Dive Brief:
- Aleph Farms, an Israeli company that grows meat from cattle cells, raised $12 million in a funding round led by VisVires New Protein. It included support from Cargill, Strauss Group and other venture capitalists.
- The company was founded in 2017 in partnership with the Israeli food-tech incubator The Kitchen. The injection of capital will allow Aleph to accelerate product development and transform its prototype into a commercial product, according to the release.
- "Strategic partners from the food industry are important because we need to build a sustainable ecosystem for cultured meat," Founder and Managing Partner of VisVires New Protein Matthieu Vermersch said in the release.
Dive Insight:
More of the meat industry seems to be coming around to the idea of cell-cultured products. This investment by Cargill marks its latest foray into cell-based meat. Cargill, the world's third-largest meat producer after Tyson Foods and JBS, has already been seriously investing in this new protein segment.
In 2017, Cargill invested in cultured meat company Memphis Meats, which produced the world's first cell-cultured meatball and chicken strip. The investment in Aleph Farms shows Cargill is ramping up its efforts in this sector. More big meat companies could follow its example in coming years.
Good Food Institute Executive Director Bruce Friedrich said in a statement emailed to Food Dive that Cargill’s investment in Aleph Farms is the beginning of a big growth period for the cell-based meat industry.
"Companies like Cargill recognize the immense investment opportunity to diversify their portfolios and reap the profits as this nascent industry takes form," he said. "As the cell-based meat industry matures into a revenue-generating industry, there will be room for investment on a much larger scale than what has been injected thus far."
This $12 million funding round bulks up Aleph's numbers and makes the startup one of the top cell-based meat companies globally. Since its founding in 2017, Aleph Farms has attracted investments from U.S. and European venture capital firms and received assistance from the Israel Institute of Technology and The Kitchen.

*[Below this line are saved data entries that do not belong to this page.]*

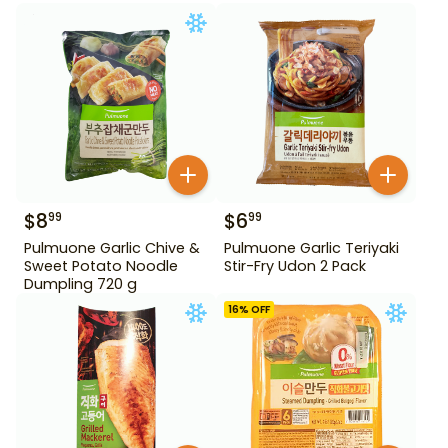
$
8
$
6
99
99
Pulmuone Garlic Chive &
Pulmuone Garlic Teriyaki
Sweet Potato Noodle
Stir-Fry Udon 2 Pack
Dumpling 720 g
16
% OFF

This new investment will allow Aleph to begin business plans moving toward a limited consumer product launch within three to five years. Currently, the company has only produced prototype steaks as proof-of-concept.
These investments come as the Food and Agricultural Organization of the United Nations found that meat consumption is predicted to double by 2050. Although promising for the industry, the planet could be hard-pressed to accommodate such a production scale as it already strains under the pressure of climate change. Cell-cultured meat presents an alternative for meat lovers to continue to indulge while being sustainably minded.
Consumers aren't yet sure about lab-grown meat. An online survey last May revealed 40% of Americans would give lab-grown meat a try, but another more recent study showed while 66% of consumers would try it, only 27% would buy it. Even with consumer uncertainty, the prospect of disrupting the $200-billion meat industry by producing items that look and taste identical to conventional products — but appeal to sustainably minded consumers — is convincing meat manufacturers to continue investing in the new technology. And those investments are only getting bigger.
Research from The Good Food Institute shows there has been more than $73 million of investment into cell-based meat companies globally since 2015. In 2018 alone, $50 million was invested by global meat industry giants like Cargill and Tyson Foods. Last year, Tyson invested in Memphis Meats and Future Meat Technologies.
Still, there is a long way to go for cell-based meat to become mainstream. In 2017, Memphis Meats CEO Uma Valeti told The Wall Street Journal that his company can make a pound of cell-cultured meat for less than $2,400, down from $18,000 in 2016. To reach cost parity with grocery store meat products — at about $3 to $4 per pound, there is a lot of work to be done. Nevertheless, many in the industry seem to be confident a colossal shift is on the horizon.